Court of Appeal Defines “Fire Chief’ Subject to Removal Under Firefighters Procedural Bill of Rights Act
George Corley (“Corley”) had been a Division Chief with the San Bernardino County Fire Protection District (“District”) for six years when a new Fire Chief, Mark Hartwig (“Hartwig”), was appointed. Chief Hartwig felt that Corley’s management style was incompatible with his own, and after only working with him for nine months, Hartwig terminated Corley’s employment with the District. Hartwig’s stated reason for the termination was “incompatibility of management style.” Corley subsequently filed a lawsuit against the District alleging age discrimination under the Fair Employment and Housing Act of the California Government Code. A jury found for Corley, and awarded him monetary damages in the six figures. The District appealed, claiming, among other things, that the trial court erred in denying its request to instruct the jury regarding Government Code Section 3254(c), a provision in the Firefighters Procedural Bill of Rights Act (“FBOR”). The Fourth Appellate District of the California Court of Appeal found that the trial court did not err in refusing to instruct the jury regarding the provision.
California Government Code Section 3254(c) states:
A fire chief shall not be removed by a public agency or appointing authority without providing that person with written notice, the reason or reasons for removal, and an opportunity for administrative appeal.
For purposes of this subdivision, the removal of a fire chief by a public agency or appointing authority, for the purpose or implementing the goals or polices, or both, of the public agency or appointing authority, or for reasons including, but not limited to, incompatibility of management styles or as a result of a change in administration, shall be sufficient to constitute ‘reason or reasons.’ (Emphasis added)
The District argued that the trial court should have instructed the jury on this provision because Corley’s termination was not based on age, but instead was justified under Section 3254(c). Corley’s counsel objected to the jury instruction, claiming that it only applies to the “lead fire chief” of a jurisdiction, and not a division chief, like Corley. The Court of Appeal agreed. In doing so, the court looked to the counterpart to the Firefighters Procedural Bill of Rights Act, the Public Safety Officers Procedural Bill of Rights Act (“POBRA”), which contains language similar to Section 3254(c) in Government Code Section 3304(c). The court cited the case of Robinson v. City of Chowchilla (2011) 202 Cal.App.4th 368, which reviewed the legislative history of POBRA, and specifically Section 3304(c), and found that it was enacted in response to instances where police chiefs had been subjected to political pressure.
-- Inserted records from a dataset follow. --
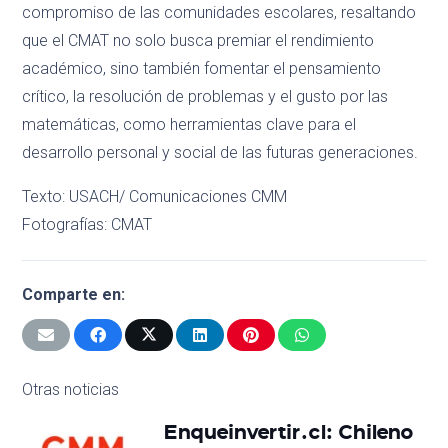
compromiso de las comunidades escolares, resaltando
que el CMAT no solo busca premiar el rendimiento
académico, sino también fomentar el pensamiento
crítico, la resolución de problemas y el gusto por las
matemáticas, como herramientas clave para el
desarrollo personal y social de las futuras generaciones.
Texto: USACH/ Comunicaciones CMM
Fotografías: CMAT
Comparte en:
Otras noticias
Enqueinvertir.cl: Chileno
Further, the court specifically noted that the text of Section 3254(c) only refers to “‘a fire chief’ and does not refer to ‘deputy chiefs,’ ‘assistant chiefs,’ ‘division chiefs’ or the like.” The court found that by providing no definition of the word “fire chief,” the legislature meant for it to only apply to the “‘job of the fire chief.” While the District argued that the word “‘a’ is an indefinite article that signals a generic reference, and the word ‘the’ is a definite article that refers to a specific person”, the court was not persuaded. Instead, the court found that the word “a” was intended to apply generically to all fire chiefs in the state, and not all “chiefs” within a Department or Fire District.
By limiting the application of Section 3254(c) to only the fire chief and not all chiefs within an agency, the court settled a long-standing dispute as to whom the legislature intended to cover with this language. By including reference to the POBRA, the same question has now been answered for both police and fire agencies.
 The term “fire chief” is not defined in the FBOR nor is the term “chief of police” defined in FBOR’s counterpart, the Public Safety Officers Procedural Bill of Rights Act.